Working with AI: A Developer's Guide
AI tools like Claude and GitHub Copilot are transforming how developers work. These aren’t replacements for developer skill—they’re amplifiers that help experienced developers work faster and explore solutions more efficiently.
How We Use AI in Development
Code Generation
AI excels at generating boilerplate code, common patterns, and initial implementations. Instead of typing out repetitive code, we describe what we need and let AI generate the first draft.
What works well:
- CRUD operations and API endpoints
- Unit test scaffolding
- Configuration files
- Documentation templates
Problem Solving
When facing a tricky bug or architectural question, AI serves as a brainstorming partner. We can describe the problem, explore potential solutions, and refine our approach before writing code.
Code Review Assistance
AI can help review code for common issues, suggest improvements, and explain complex logic. It’s not a replacement for human review, but it can catch issues before code reaches that stage.
Documentation
AI generates clear documentation from code, creates README files, and helps write technical specifications. This speeds up a task many developers neglect.
Best Practices
Review Everything
Never commit AI-generated code without reading and understanding it. AI can produce code that looks correct but has subtle bugs or security issues.
Provide Context
The more context you give AI, the better the output. Include relevant code, explain your architecture, and describe constraints. Vague prompts produce vague code.
Iterate
First drafts from AI are rarely perfect. Use AI output as a starting point, then refine through conversation or manual editing.

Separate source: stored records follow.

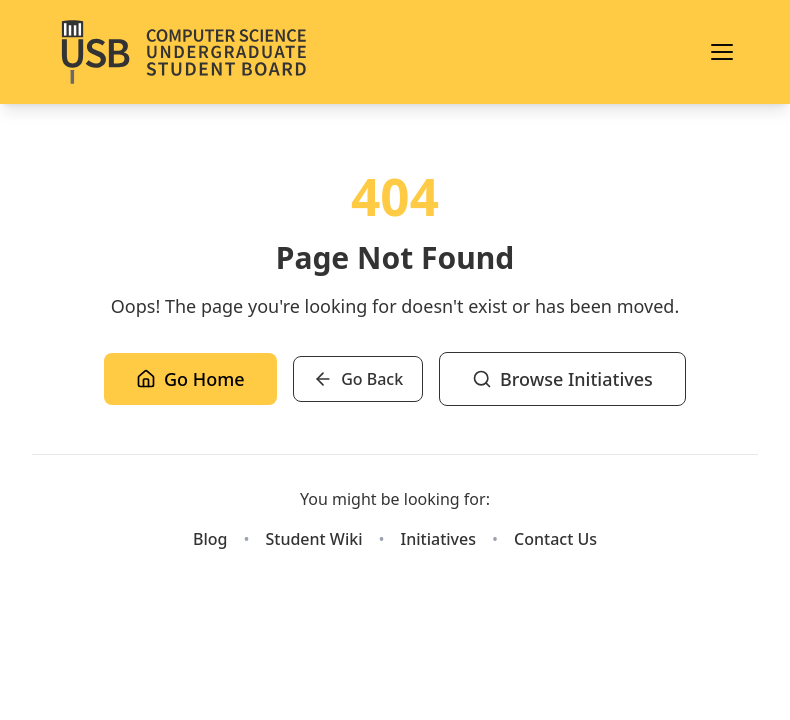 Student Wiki (313, 539)
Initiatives (438, 539)
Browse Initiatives (562, 379)
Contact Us (555, 539)
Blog (210, 539)
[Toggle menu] (722, 51)
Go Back (358, 379)
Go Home (190, 379)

Protect Sensitive Information
Be cautious about what you share with AI tools. Don’t paste production credentials, sensitive customer data, or proprietary business logic. Use placeholder values and anonymized examples when possible.
Know the Limits
AI doesn’t understand your business context, security requirements, or performance constraints. It can’t make architectural decisions that account for factors it doesn’t know about.
The Future of AI-Assisted Development
AI tools are getting better rapidly. Developers who learn to use them effectively will have a significant productivity advantage. But the fundamentals still matter—understanding algorithms, system design, security, and good engineering practices.
AI is a powerful tool. Use it wisely.